Word building: The skills of blending (combining two or more letter sounds) and segmenting (separating words into their individual letter sounds) are introduced early on in Letterland. Blending and segmenting starts with simple CVC (consonant-vowel-consonant) words. The programme introduces ‘tricky’ words (high-frequency words with irregular spellings such as ‘said’, ‘they’, what’). It covers words with adjacent consonants, digraphs (two-letter blends such as ‘gh’ ‘sh’, ‘ch’, ‘er’) and trigraphs (three-letter blends such as ‘igh’, ‘ing’, ‘ear’). Throughout the programme there are opportunities to formally or informally assess child’s literacy progress.
Product ranges
Letterland publishes a range of complementary resources, for use in the classroom, by parents at home or overseas to teach children English.

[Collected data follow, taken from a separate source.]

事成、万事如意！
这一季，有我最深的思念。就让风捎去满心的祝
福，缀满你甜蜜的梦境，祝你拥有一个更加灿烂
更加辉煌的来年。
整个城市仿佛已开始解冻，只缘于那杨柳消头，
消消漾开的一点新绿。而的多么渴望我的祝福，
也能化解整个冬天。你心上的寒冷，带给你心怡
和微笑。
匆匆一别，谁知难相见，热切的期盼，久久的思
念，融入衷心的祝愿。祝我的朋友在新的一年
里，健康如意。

At school: Letterland publishes a Teacher’s Guide and supporting resources for England and the UK. Resources include letter cards, magnetic word builders, picture books, phonics readers, apps and software to cover the essential literacy skills from early years (ages 3-5) to lower primary (ages 5-7). It also includes an advanced teaching level to provide more challenge for 5-8 year-olds.

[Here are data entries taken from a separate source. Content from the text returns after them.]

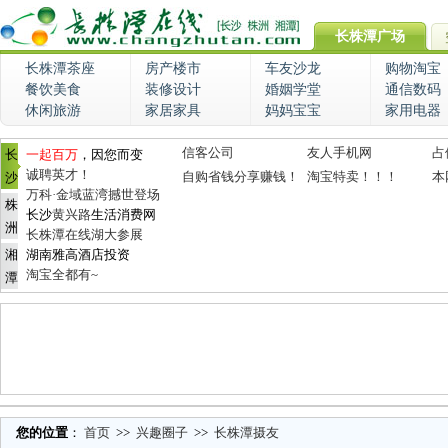
长株潭广场
长株潭茶座
房产楼市
车友沙龙
购物淘宝
餐饮美食
装修设计
婚姻学堂
通信数码
休闲旅游
家居家具
妈妈宝宝
家用电器
信客公司
友人手机网
占
长
一起百万
，因您而变
诚聘英才！
自购省钱分享赚钱！
淘宝特卖！！！
本
沙
万科·金域蓝湾撼世登场
株
长沙
黄兴路
生活消费网
洲
长株潭在线湖大参展
湘
湖南雅高酒店投资
淘宝全都有~
潭
您的位置
：
首页
>>
兴趣圈子
>>
长株潭摄友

The USA edition, Step-by-Step, has Teacher’s Guides for K-G2, with supporting resources including decodable stories, a spelling program and intervention guidelines for children who need more support.

At home: Letterland’s At Home resources are designed to be used alongside the programme if a child is using it in school, or as a stand-alone way for parents to help support their children’s literacy learning. Resources include picture books, activity books, card games, sticker books, eBooks and software, as well as online downloadable activities.

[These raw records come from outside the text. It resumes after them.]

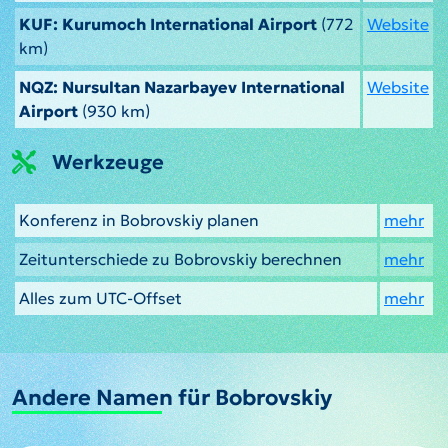
KUF: Kurumoch International Airport
(772
Website
km)
NQZ: Nursultan Nazarbayev International
Website
Airport
(930 km)
Werkzeuge
Konferenz in Bobrovskiy planen
mehr
Zeitunterschiede zu Bobrovskiy berechnen
mehr
Alles zum UTC-Offset
mehr
Andere Namen für Bobrovskiy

Teaching English: Letterland’s EAL programme (Fix-it Phonics) has four structured levels to help children master all the English letter shapes and sounds, reading, writing and communication skills. Each level contains interactive software, including animated Letterland characters demonstrating correct pronunciation of letter sounds and words.
Annual Event
In 2006 Tweetsie Railroad in Blowing Rock, North Carolina, took up the suggestion from a local literacy advisor to turn their theme park into Letterland for a day. Children could visit as a reward for working hard at learning to read, and to celebrate their progress with Letterland during the school year. This one-off educational celebration was so successful that it has been repeated annually.
In May 2015 the event was extended over six days to enable Kindergarten, first and second graders from all surrounding schools who wanted to attend to do so. Other areas, such as Wake County NC, have followed suit in recent years, creating their own local Letterland Day celebrations.
Research
Research validation of Letterland’s approach includes a six-month project by Dr. Dennis Molfese, Editor-in-Chief of Developmental Neuropsychology and Chair and Professor of the Department of Psychological and Brain Sciences, University of Louisville, Kentucky, USA. In the summer and fall terms of 2004 he pre- and post-tested sixty three and four year-olds in a Kentucky school for brain activity while learning the alphabet with Letterland, compared with a similar group using a conventional phonic approach to a-z. He found that the brainwave activity of the control group was limited to the left side in the area that normally processes speech and language. By contrast, in the Letterland group, he discovered brainwave activity on both sides of the brain. He correlated this activity with the higher literacy performance of the Letterland group. A further result also emerged from the second testing: higher retention of the Letterland group’s alphabet learning across the long summer break.